# [The data]
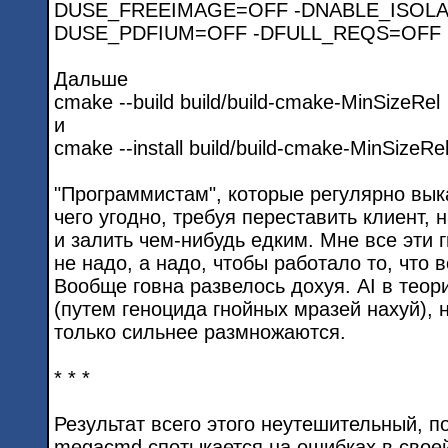
DUSE_FREEIMAGE=OFF -DNABLE_ISOLA
DUSE_PDFIUM=OFF -DFULL_REQS=OFF
Дальше
cmake --build build/build-cmake-MinSizeRel
и
cmake --install build/build-cmake-MinSizeRe
"Программистам", которые регулярно вы
чего угодно, требуя переставить клиент, 
и залить чем-нибудь едким. Мне все эти 
не надо, а надо, чтобы работало то, что 
Вообще говна развелось дохуя. AI в тео
(путем геноцида гнойных мразей нахуй), 
только сильнее размножаются.
* * *
Результат всего этого неутешительный, 
megacmd спотыкается на ошибках в свое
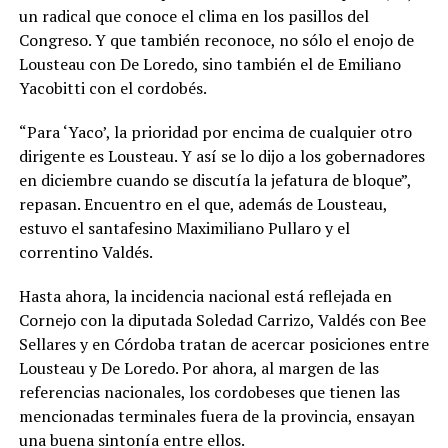
un radical que conoce el clima en los pasillos del
Congreso. Y que también reconoce, no sólo el enojo de
Lousteau con De Loredo, sino también el de Emiliano
Yacobitti con el cordobés.
“Para ‘Yaco’, la prioridad por encima de cualquier otro
dirigente es Lousteau. Y así se lo dijo a los gobernadores
en diciembre cuando se discutía la jefatura de bloque”,
repasan. Encuentro en el que, además de Lousteau,
estuvo el santafesino Maximiliano Pullaro y el
correntino Valdés.
Hasta ahora, la incidencia nacional está reflejada en
Cornejo con la diputada Soledad Carrizo, Valdés con Bee
Sellares y en Córdoba tratan de acercar posiciones entre
Lousteau y De Loredo. Por ahora, al margen de las
referencias nacionales, los cordobeses que tienen las
mencionadas terminales fuera de la provincia, ensayan
una buena sintonía entre ellos.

# [Goal of the exercise]
Skipping every picture, transcribe exactly the lines above from the one containing "cmake --install build/build-cmake-MinSizeRe" through the one containing "Hasta ahora, la", both included.

# [Task answer]
cmake --install build/build-cmake-MinSizeRe
"Программистам", которые регулярно вы
чего угодно, требуя переставить клиент, 
и залить чем-нибудь едким. Мне все эти 
не надо, а надо, чтобы работало то, что 
Вообще говна развелось дохуя. AI в тео
(путем геноцида гнойных мразей нахуй), 
только сильнее размножаются.
* * *
Результат всего этого неутешительный, 
megacmd спотыкается на ошибках в свое
un radical que conoce el clima en los pasillos del
Congreso. Y que también reconoce, no sólo el enojo de
Lousteau con De Loredo, sino también el de Emiliano
Yacobitti con el cordobés.
“Para ‘Yaco’, la prioridad por encima de cualquier otro
dirigente es Lousteau. Y así se lo dijo a los gobernadores
en diciembre cuando se discutía la jefatura de bloque”,
repasan. Encuentro en el que, además de Lousteau,
estuvo el santafesino Maximiliano Pullaro y el
correntino Valdés.
Hasta ahora, la incidencia nacional está reflejada en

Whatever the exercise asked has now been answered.